Records drawn from a dataset:
---
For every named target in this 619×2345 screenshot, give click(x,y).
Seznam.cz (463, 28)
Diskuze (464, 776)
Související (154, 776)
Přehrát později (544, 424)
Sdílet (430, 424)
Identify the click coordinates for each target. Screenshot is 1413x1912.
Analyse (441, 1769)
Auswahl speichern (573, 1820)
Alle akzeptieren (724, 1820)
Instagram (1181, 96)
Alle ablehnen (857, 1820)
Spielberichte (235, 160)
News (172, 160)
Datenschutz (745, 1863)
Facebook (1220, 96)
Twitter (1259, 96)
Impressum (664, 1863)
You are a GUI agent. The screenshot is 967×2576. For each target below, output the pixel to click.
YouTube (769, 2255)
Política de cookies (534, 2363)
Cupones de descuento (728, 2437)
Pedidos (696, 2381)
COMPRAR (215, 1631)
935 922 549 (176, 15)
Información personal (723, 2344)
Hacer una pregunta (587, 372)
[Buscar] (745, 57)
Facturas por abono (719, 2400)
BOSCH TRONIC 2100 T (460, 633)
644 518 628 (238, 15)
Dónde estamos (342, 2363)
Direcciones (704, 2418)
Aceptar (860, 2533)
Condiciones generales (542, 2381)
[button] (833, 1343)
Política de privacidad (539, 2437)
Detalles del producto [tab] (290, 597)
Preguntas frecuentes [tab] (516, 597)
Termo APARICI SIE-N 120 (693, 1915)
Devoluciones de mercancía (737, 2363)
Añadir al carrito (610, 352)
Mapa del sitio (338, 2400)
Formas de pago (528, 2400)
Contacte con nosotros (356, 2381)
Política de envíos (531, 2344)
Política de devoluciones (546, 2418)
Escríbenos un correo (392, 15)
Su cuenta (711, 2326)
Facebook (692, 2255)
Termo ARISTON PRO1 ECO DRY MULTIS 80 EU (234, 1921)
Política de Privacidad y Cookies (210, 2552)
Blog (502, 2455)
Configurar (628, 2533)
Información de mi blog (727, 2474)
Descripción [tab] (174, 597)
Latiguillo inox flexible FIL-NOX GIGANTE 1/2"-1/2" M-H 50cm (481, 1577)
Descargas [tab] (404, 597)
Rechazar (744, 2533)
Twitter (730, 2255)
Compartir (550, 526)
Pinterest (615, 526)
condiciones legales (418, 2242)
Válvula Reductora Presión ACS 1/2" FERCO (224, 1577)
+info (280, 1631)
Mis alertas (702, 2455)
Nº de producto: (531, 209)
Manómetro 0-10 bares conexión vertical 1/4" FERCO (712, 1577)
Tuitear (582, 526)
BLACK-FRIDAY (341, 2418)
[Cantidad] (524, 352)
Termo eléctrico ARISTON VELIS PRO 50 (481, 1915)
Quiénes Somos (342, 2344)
---
*What you should do*
Report the number of lines, in the entries above, that contain the word "target", without any other text.

*Response below*
3